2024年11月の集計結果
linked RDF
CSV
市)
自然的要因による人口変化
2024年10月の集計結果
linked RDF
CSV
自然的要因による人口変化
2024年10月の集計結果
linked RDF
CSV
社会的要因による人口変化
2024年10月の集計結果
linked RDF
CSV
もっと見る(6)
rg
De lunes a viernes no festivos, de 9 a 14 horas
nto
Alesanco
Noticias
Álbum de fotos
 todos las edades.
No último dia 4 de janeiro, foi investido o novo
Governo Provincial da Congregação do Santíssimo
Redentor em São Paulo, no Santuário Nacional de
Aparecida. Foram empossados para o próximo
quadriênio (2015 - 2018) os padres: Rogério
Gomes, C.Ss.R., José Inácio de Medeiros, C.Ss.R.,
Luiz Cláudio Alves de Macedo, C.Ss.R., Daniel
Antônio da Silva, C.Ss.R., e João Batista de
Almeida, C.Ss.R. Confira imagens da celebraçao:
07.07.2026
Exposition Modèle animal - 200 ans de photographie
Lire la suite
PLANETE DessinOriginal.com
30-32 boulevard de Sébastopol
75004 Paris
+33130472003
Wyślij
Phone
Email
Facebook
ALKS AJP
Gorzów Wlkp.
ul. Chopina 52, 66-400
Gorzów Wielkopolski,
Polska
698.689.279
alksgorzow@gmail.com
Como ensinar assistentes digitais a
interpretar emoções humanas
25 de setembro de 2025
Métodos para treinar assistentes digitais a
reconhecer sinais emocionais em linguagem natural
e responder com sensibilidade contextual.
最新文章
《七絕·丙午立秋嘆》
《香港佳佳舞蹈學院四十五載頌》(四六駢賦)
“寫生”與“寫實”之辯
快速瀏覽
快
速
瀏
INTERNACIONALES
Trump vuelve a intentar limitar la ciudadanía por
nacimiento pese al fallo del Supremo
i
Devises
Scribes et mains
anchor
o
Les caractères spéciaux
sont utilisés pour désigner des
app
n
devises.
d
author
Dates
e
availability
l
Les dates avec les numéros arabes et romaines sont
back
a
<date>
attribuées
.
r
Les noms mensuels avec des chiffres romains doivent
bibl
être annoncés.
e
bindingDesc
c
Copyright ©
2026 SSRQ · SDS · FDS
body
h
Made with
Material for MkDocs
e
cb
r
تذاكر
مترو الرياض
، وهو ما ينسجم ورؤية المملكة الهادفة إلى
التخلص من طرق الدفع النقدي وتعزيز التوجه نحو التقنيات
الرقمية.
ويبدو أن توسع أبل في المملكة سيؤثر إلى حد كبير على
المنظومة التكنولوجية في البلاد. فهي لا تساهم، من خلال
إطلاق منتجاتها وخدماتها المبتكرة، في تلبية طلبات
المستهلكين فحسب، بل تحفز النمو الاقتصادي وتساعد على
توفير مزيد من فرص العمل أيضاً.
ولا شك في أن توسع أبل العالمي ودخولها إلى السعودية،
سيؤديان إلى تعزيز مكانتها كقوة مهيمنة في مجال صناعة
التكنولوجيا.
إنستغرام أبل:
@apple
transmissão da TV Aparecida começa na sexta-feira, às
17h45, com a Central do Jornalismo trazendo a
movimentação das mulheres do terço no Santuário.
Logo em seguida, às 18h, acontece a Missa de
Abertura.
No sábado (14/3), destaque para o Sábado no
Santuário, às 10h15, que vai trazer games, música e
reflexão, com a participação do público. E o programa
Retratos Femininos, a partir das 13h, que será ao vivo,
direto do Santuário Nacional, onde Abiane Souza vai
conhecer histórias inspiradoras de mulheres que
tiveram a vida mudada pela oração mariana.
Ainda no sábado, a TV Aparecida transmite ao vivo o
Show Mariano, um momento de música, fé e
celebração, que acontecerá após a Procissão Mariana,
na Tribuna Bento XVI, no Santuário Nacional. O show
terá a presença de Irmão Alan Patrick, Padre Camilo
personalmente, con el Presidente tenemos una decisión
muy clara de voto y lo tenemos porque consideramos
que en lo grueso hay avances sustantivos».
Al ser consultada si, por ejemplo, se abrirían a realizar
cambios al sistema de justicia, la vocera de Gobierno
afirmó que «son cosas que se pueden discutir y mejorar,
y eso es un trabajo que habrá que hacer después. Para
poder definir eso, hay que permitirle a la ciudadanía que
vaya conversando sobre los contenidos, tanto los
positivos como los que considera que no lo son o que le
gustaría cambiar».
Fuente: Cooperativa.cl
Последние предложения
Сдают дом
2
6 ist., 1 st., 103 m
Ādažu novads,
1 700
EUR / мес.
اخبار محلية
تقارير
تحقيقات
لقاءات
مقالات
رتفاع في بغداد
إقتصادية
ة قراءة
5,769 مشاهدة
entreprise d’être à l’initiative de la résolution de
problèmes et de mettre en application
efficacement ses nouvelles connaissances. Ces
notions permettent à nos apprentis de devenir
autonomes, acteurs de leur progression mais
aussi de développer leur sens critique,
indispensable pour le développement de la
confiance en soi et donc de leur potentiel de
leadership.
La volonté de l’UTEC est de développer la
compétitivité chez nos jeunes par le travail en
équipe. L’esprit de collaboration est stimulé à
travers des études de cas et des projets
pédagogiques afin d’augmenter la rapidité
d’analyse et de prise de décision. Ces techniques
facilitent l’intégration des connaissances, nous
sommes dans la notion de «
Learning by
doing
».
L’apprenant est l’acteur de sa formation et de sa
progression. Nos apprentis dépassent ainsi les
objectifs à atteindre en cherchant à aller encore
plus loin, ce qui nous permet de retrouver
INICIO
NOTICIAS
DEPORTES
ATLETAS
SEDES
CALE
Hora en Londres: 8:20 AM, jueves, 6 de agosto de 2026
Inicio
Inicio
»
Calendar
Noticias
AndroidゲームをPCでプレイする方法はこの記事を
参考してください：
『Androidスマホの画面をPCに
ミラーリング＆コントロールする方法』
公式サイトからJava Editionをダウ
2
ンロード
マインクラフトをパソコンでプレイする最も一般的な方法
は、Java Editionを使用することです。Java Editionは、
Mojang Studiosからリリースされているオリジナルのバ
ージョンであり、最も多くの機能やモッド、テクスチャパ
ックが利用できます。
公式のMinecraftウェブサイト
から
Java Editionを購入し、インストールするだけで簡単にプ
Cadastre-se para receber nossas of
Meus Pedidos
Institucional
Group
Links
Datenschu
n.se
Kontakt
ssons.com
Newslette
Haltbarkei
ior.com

■ What to work on:
Print every record above exactly as it stands.

■ Solution for this problem:
2024年11月の集計結果
linked RDF
CSV
市)
自然的要因による人口変化
2024年10月の集計結果
linked RDF
CSV
自然的要因による人口変化
2024年10月の集計結果
linked RDF
CSV
社会的要因による人口変化
2024年10月の集計結果
linked RDF
CSV
もっと見る(6)
rg
De lunes a viernes no festivos, de 9 a 14 horas
nto
Alesanco
Noticias
Álbum de fotos
 todos las edades.
No último dia 4 de janeiro, foi investido o novo
Governo Provincial da Congregação do Santíssimo
Redentor em São Paulo, no Santuário Nacional de
Aparecida. Foram empossados para o próximo
quadriênio (2015 - 2018) os padres: Rogério
Gomes, C.Ss.R., José Inácio de Medeiros, C.Ss.R.,
Luiz Cláudio Alves de Macedo, C.Ss.R., Daniel
Antônio da Silva, C.Ss.R., e João Batista de
Almeida, C.Ss.R. Confira imagens da celebraçao:
07.07.2026
Exposition Modèle animal - 200 ans de photographie
Lire la suite
PLANETE DessinOriginal.com
30-32 boulevard de Sébastopol
75004 Paris
+33130472003
Wyślij
Phone
Email
Facebook
ALKS AJP
Gorzów Wlkp.
ul. Chopina 52, 66-400
Gorzów Wielkopolski,
Polska
698.689.279
alksgorzow@gmail.com
Como ensinar assistentes digitais a
interpretar emoções humanas
25 de setembro de 2025
Métodos para treinar assistentes digitais a
reconhecer sinais emocionais em linguagem natural
e responder com sensibilidade contextual.
最新文章
《七絕·丙午立秋嘆》
《香港佳佳舞蹈學院四十五載頌》(四六駢賦)
“寫生”與“寫實”之辯
快速瀏覽
快
速
瀏
INTERNACIONALES
Trump vuelve a intentar limitar la ciudadanía por
nacimiento pese al fallo del Supremo
i
Devises
Scribes et mains
anchor
o
Les caractères spéciaux
sont utilisés pour désigner des
app
n
devises.
d
author
Dates
e
availability
l
Les dates avec les numéros arabes et romaines sont
back
a
<date>
attribuées
.
r
Les noms mensuels avec des chiffres romains doivent
bibl
être annoncés.
e
bindingDesc
c
Copyright ©
2026 SSRQ · SDS · FDS
body
h
Made with
Material for MkDocs
e
cb
r
تذاكر
مترو الرياض
، وهو ما ينسجم ورؤية المملكة الهادفة إلى
التخلص من طرق الدفع النقدي وتعزيز التوجه نحو التقنيات
الرقمية.
ويبدو أن توسع أبل في المملكة سيؤثر إلى حد كبير على
المنظومة التكنولوجية في البلاد. فهي لا تساهم، من خلال
إطلاق منتجاتها وخدماتها المبتكرة، في تلبية طلبات
المستهلكين فحسب، بل تحفز النمو الاقتصادي وتساعد على
توفير مزيد من فرص العمل أيضاً.
ولا شك في أن توسع أبل العالمي ودخولها إلى السعودية،
سيؤديان إلى تعزيز مكانتها كقوة مهيمنة في مجال صناعة
التكنولوجيا.
إنستغرام أبل:
@apple
transmissão da TV Aparecida começa na sexta-feira, às
17h45, com a Central do Jornalismo trazendo a
movimentação das mulheres do terço no Santuário.
Logo em seguida, às 18h, acontece a Missa de
Abertura.
No sábado (14/3), destaque para o Sábado no
Santuário, às 10h15, que vai trazer games, música e
reflexão, com a participação do público. E o programa
Retratos Femininos, a partir das 13h, que será ao vivo,
direto do Santuário Nacional, onde Abiane Souza vai
conhecer histórias inspiradoras de mulheres que
tiveram a vida mudada pela oração mariana.
Ainda no sábado, a TV Aparecida transmite ao vivo o
Show Mariano, um momento de música, fé e
celebração, que acontecerá após a Procissão Mariana,
na Tribuna Bento XVI, no Santuário Nacional. O show
terá a presença de Irmão Alan Patrick, Padre Camilo
personalmente, con el Presidente tenemos una decisión
muy clara de voto y lo tenemos porque consideramos
que en lo grueso hay avances sustantivos».
Al ser consultada si, por ejemplo, se abrirían a realizar
cambios al sistema de justicia, la vocera de Gobierno
afirmó que «son cosas que se pueden discutir y mejorar,
y eso es un trabajo que habrá que hacer después. Para
poder definir eso, hay que permitirle a la ciudadanía que
vaya conversando sobre los contenidos, tanto los
positivos como los que considera que no lo son o que le
gustaría cambiar».
Fuente: Cooperativa.cl
Последние предложения
Сдают дом
2
6 ist., 1 st., 103 m
Ādažu novads,
1 700
EUR / мес.
اخبار محلية
تقارير
تحقيقات
لقاءات
مقالات
رتفاع في بغداد
إقتصادية
ة قراءة
5,769 مشاهدة
entreprise d’être à l’initiative de la résolution de
problèmes et de mettre en application
efficacement ses nouvelles connaissances. Ces
notions permettent à nos apprentis de devenir
autonomes, acteurs de leur progression mais
aussi de développer leur sens critique,
indispensable pour le développement de la
confiance en soi et donc de leur potentiel de
leadership.
La volonté de l’UTEC est de développer la
compétitivité chez nos jeunes par le travail en
équipe. L’esprit de collaboration est stimulé à
travers des études de cas et des projets
pédagogiques afin d’augmenter la rapidité
d’analyse et de prise de décision. Ces techniques
facilitent l’intégration des connaissances, nous
sommes dans la notion de «
Learning by
doing
».
L’apprenant est l’acteur de sa formation et de sa
progression. Nos apprentis dépassent ainsi les
objectifs à atteindre en cherchant à aller encore
plus loin, ce qui nous permet de retrouver
INICIO
NOTICIAS
DEPORTES
ATLETAS
SEDES
CALE
Hora en Londres: 8:20 AM, jueves, 6 de agosto de 2026
Inicio
Inicio
»
Calendar
Noticias
AndroidゲームをPCでプレイする方法はこの記事を
参考してください：
『Androidスマホの画面をPCに
ミラーリング＆コントロールする方法』
公式サイトからJava Editionをダウ
2
ンロード
マインクラフトをパソコンでプレイする最も一般的な方法
は、Java Editionを使用することです。Java Editionは、
Mojang Studiosからリリースされているオリジナルのバ
ージョンであり、最も多くの機能やモッド、テクスチャパ
ックが利用できます。
公式のMinecraftウェブサイト
から
Java Editionを購入し、インストールするだけで簡単にプ
Cadastre-se para receber nossas of
Meus Pedidos
Institucional
Group
Links
Datenschu
n.se
Kontakt
ssons.com
Newslette
Haltbarkei
ior.com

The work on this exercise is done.